Minggu, 27 April 2014

Sepintas Harap Esok




Hari ini masih libur. Sedikit udara segar sejenak ku jemput setelah menggua yang cukup lama. Kunjungan beralasan seorang teman merayu ku tuk menghirup udara jalanan. Tak jauh, hanya 10 menit jalan kaki. Dengan modal perut lapar jadilah sore ini ku lewati dengan junk food k*****t yang sukses menyiksa perut. Dibubuhi cerita panjang yang ngalor ngidul. Rasanya diriku berbeda hari ini. Lebih dingin atau tidak peduli, tidak antusias atau sok cool. Tak tau apa kata yang tepat.
Cerita masa lalu kawan, sukses buatku ngakak. Apakah tawa itu tulus atau tidak? Entah, akupun lupa. Mengetahui hal yang semakin jauh. Pikiran dan impian untuk masa depan. Bagaimana pendamping yang sebenarnya ia dambakan. Walau ia tidak memaksa harus demikian.  Bagaimana ia ingin melewati hari-harinya kelak. Sejenak ku merasa kami sebaya. Hanya saja, ia jauh lebih banyak tahu. Menyenangkan.
Sebagai penutup ,satu pesan darinya “Mulailah memikirkannya ya. Karna kalau ku lihat dirimu bakal lama ini.” Hahaha maksudnya “Mulailah memikirkan pernikahan atau kau benar-benar akan sangat menikmati sendiri terlalu lama.”

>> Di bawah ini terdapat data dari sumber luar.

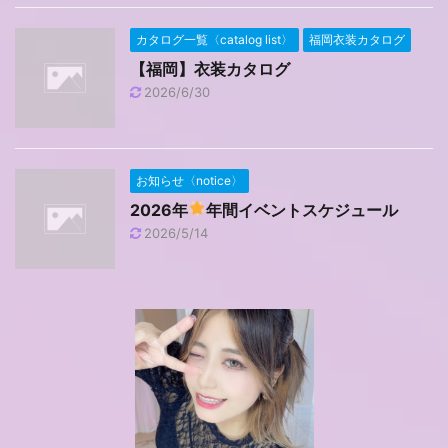
カタログ一覧〈catalog list〉
福岡衣装カタログ
【福岡】衣装カタログ
2026/6/30
お知らせ〈notice〉
2026年
年間イベントスケジュール
2026/5/14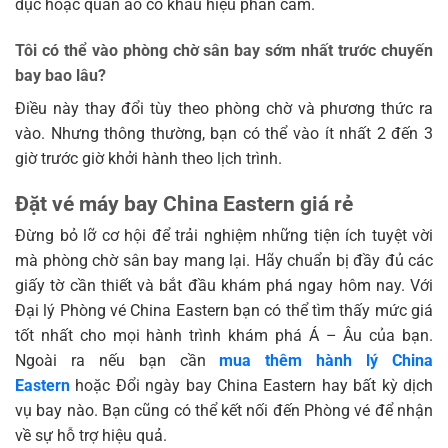
dục hoặc quần áo có khẩu hiệu phản cảm.
Tôi có thể vào phòng chờ sân bay sớm nhất trước chuyến
bay bao lâu?
Điều này thay đổi tùy theo phòng chờ và phương thức ra
vào. Nhưng thông thường, bạn có thể vào ít nhất 2 đến 3
giờ trước giờ khởi hành theo lịch trình.
Đặt vé máy bay China Eastern giá rẻ
Đừng bỏ lỡ cơ hội để trải nghiệm những tiện ích tuyệt vời
mà phòng chờ sân bay mang lại. Hãy chuẩn bị đầy đủ các
giấy tờ cần thiết và bắt đầu khám phá ngay hôm nay. Với
Đại lý Phòng vé China Eastern bạn có thể tìm thấy mức giá
tốt nhất cho mọi hành trình khám phá Á – Âu của bạn.
Ngoài ra nếu bạn cần
mua thêm hành lý China
Eastern
hoặc Đổi ngày bay China Eastern hay bất kỳ dịch
vụ bay nào. Bạn cũng có thể kết nối đến Phòng vé để nhận
về sự hỗ trợ hiệu quả.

Seperti biasa, hal yang menyenangkan mengisi waktu dalam perjalanan dengan berpikir bahkan sejenak merenung serius. Tak penting seberapa jauh perjalanannya. Apakah berjalan kaki atau dengan angkutan.
Sejenak ku pikirkan apa yang benar-benar kuharapkan untuk esok ku.
Ku ingin ia memberitahuku banyak hal yang ia ketahui. Begitu juga dengan ku. Tanpa mengajariku seperti guru. Tapi cukup seperti teman belajar yang saling memberi solusi. Tak perlu sama dalam segala hal. Tapi ku ingin melakukan banyak hal yang kami sukai bersama. Ku berharap ada perdebatan di tiap diskusi. Tak perlu parah, setidaknya menunjukkan rasa ingin maju bersama dengan kritik. Anggap saja ku berharap hubungan itu tidak selalu mulus. Tapi tetap lekat melewati badai. Tak perlu selalu mengerti ingin yang tak pernah ku katakan. Karena itu terlalu muluk. Cukup dengan membuatku bisa mengatakan ingin dan pikir ku yang sebenarnya.
Tiada bosan ku dengarkan celotehnya. Tapi juga mampu buatku membalas celotehan dengan keterbataan. Mengerti akan batas aneh ku yang berbeda. Menerima beda sebagai warna. Menemani saat ku menggua tanpa mengusik momen.
Mungkin hanya sebatas itu harap yang mampu ku semat. Meski belum ada ingin untuk mempersiapkan diri dan hati untuk melangkah.
Beberapa waktu yang lalu terbersit pikiran pesimis. Apakah dengan lepas dari satu kekang dan masuk keikatan lain akan menjadi solusi kecemasan singkat yang sering terjadi?
Beberapa romansa picisan menjadi pertunjukan yang buatku sangat muak belakangan ini. Romansa yang diikat dengan bayangan abu-abu. Sekuat apapun ikatan itu, bisakah kalian memastikannya menjadi ikatan nyata sebelum ia benar terjadi? Siapa yang berani menjaminnya ketika Pemilik Segala tak pernah memberi bocoran rencananya? Mungkin karena melihat kenyataan 'hubungan jaman sekarang' terlalu dekat memberikan kesimpulan demikian dalam benak.
Harapanku untuk esok adalah "Aku akan melangkah jika ku rasa memang sudah waktunya dan ku temukan ia yang benar dan tepat. Bukan karena menjadikannya sebagai solusi pesimis. Tapi sebelum itu, ijinkanku melangkah sejauh yang ku mampu dengan sendiri."